Copy the records below exactly, leaving out every picture.

→ DATA PROVIDED:

▬▬▬

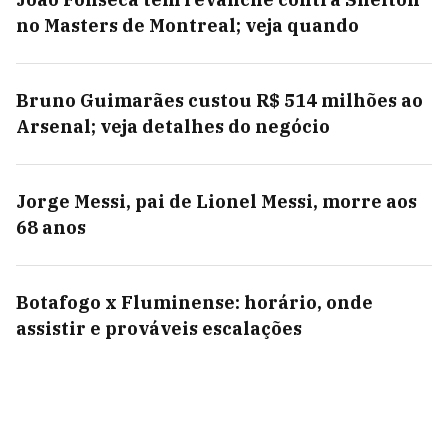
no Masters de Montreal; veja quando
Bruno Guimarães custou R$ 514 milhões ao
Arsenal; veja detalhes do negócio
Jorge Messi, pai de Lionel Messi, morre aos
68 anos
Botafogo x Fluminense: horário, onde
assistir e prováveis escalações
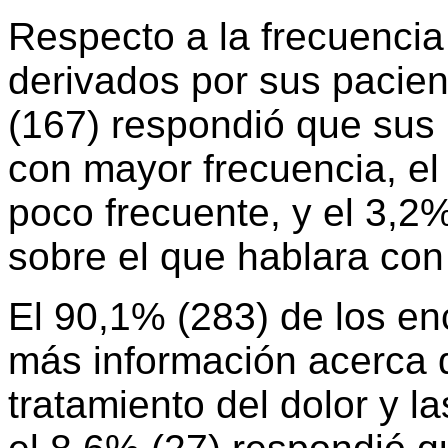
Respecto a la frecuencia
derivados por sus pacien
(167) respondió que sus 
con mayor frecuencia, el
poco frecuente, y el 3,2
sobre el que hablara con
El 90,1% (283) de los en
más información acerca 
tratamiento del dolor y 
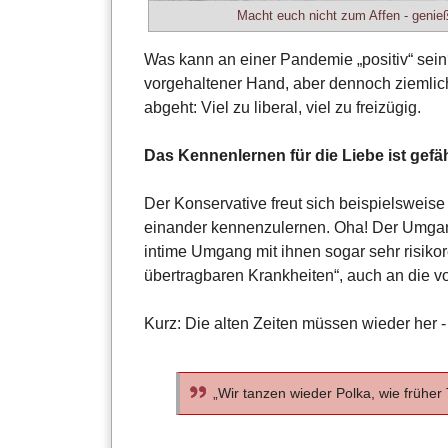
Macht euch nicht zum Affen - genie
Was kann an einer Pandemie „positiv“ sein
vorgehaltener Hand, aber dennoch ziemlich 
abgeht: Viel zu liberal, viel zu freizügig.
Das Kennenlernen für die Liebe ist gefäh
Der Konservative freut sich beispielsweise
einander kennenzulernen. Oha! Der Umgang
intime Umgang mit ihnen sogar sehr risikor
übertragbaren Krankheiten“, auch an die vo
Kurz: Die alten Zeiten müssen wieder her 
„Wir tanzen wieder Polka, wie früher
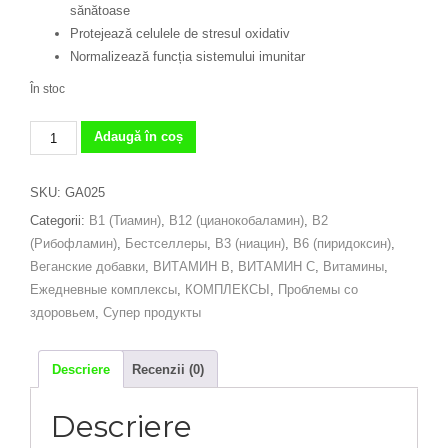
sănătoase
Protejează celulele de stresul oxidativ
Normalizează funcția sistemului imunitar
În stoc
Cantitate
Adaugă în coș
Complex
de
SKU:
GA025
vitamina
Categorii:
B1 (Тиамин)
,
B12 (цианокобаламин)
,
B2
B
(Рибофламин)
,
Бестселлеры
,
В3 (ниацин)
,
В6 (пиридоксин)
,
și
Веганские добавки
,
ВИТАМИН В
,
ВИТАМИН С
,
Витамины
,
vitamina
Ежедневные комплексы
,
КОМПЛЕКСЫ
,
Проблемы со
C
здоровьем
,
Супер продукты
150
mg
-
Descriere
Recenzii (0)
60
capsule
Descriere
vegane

▬▬▬

→ ANSWER TO THIS EXERCISE:
no Masters de Montreal; veja quando
Bruno Guimarães custou R$ 514 milhões ao
Arsenal; veja detalhes do negócio
Jorge Messi, pai de Lionel Messi, morre aos
68 anos
Botafogo x Fluminense: horário, onde
assistir e prováveis escalações
Respecto a la frecuencia
derivados por sus pacien
(167) respondió que sus 
con mayor frecuencia, el
poco frecuente, y el 3,2
sobre el que hablara con
El 90,1% (283) de los en
más información acerca 
tratamiento del dolor y 
Macht euch nicht zum Affen - genie
Was kann an einer Pandemie „positiv“ sein
vorgehaltener Hand, aber dennoch ziemlich 
abgeht: Viel zu liberal, viel zu freizügig.
Das Kennenlernen für die Liebe ist gefäh
Der Konservative freut sich beispielsweise
einander kennenzulernen. Oha! Der Umgang
intime Umgang mit ihnen sogar sehr risikor
übertragbaren Krankheiten“, auch an die vo
Kurz: Die alten Zeiten müssen wieder her 
„Wir tanzen wieder Polka, wie früher
sănătoase
Protejează celulele de stresul oxidativ
Normalizează funcția sistemului imunitar
În stoc
Cantitate
Adaugă în coș
Complex
de
SKU:
GA025
vitamina
Categorii:
B1 (Тиамин)
,
B12 (цианокобаламин)
,
B2
B
(Рибофламин)
,
Бестселлеры
,
В3 (ниацин)
,
В6 (пиридоксин)
,
și
Веганские добавки
,
ВИТАМИН В
,
ВИТАМИН С
,
Витамины
,
vitamina
Ежедневные комплексы
,
КОМПЛЕКСЫ
,
Проблемы со
C
здоровьем
,
Супер продукты
150
mg
-
Descriere
Recenzii (0)
60
capsule
Descriere
vegane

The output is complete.